The descriptive statistics for each of the eye-tracking measures, the results of the correlation analyses, the effect sizes, the hypotheses and an indication of support for the hypotheses are presented in Table 3. The effect sizes are interpreted according to Cohen’s (1992) standard guidelines (i.e., small effect: 0.1 < r < 0.3; medium effect: 0.3 < r < 0.5; large effect: r < 0.5).
Descriptive statistics and correlations of eye-tracking measures with proportion of correct banked gap-fill items.
Significant at p ≤ .05, ** significant at p ≤ .01, and *** significant at p ≤ .001.

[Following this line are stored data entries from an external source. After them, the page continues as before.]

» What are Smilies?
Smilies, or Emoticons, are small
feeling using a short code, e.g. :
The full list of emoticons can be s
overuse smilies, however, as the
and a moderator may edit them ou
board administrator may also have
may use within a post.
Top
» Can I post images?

It should be noted that when we discuss “higher” and “lower” performing test-takers we are referring to the general tendencies of those at either end of the score distribution on the banked gap-fill tasks rather than explicitly comparing two groups. The significant negative association between banked gap-fill scores and the average time spent completing each task (r = −.47, p = .01*), with medium effect size, is in line with our expectation that higher-performing test-takers would complete the task more quickly than lower-performing test-takers (Hypothesis M1).
Regarding the text processing, evidence was not found for the tendency of higher-scoring test-takers to spend proportionally more time processing the text (compared to processing other parts of the task) than lower-scoring test-takers (r = −.15, p = .44). Also contrary to what was anticipated, the mean proportion of time fixating on sentences that contain a gap did not correlate significantly with banked gap-fill performance (r = .13, p = .56). Thus our hypotheses that lower-performing test-takers would spend proportionally more time on the texts (Hypothesis M2) and on the sentences with the gaps (Hypothesis M3) were not supported. Nevertheless, those test-takers who scored lower did spend proportionally more time focusing on the three words around the gaps, as shown by the strong significant negative correlation between “mean proportion of time fixating on words surrounding gap” and test-taker performance (r = −.59, p = .00***) – a large effect size. Thus, while slightly broader-scope processing at sentence level required rather similar proportional processing times for both higher and lower performers, lower-performing test-takers did spend proportionally more time reading locally around the gaps, assumedly parsing the immediate grammatical and lexical context (Hypothesis M4).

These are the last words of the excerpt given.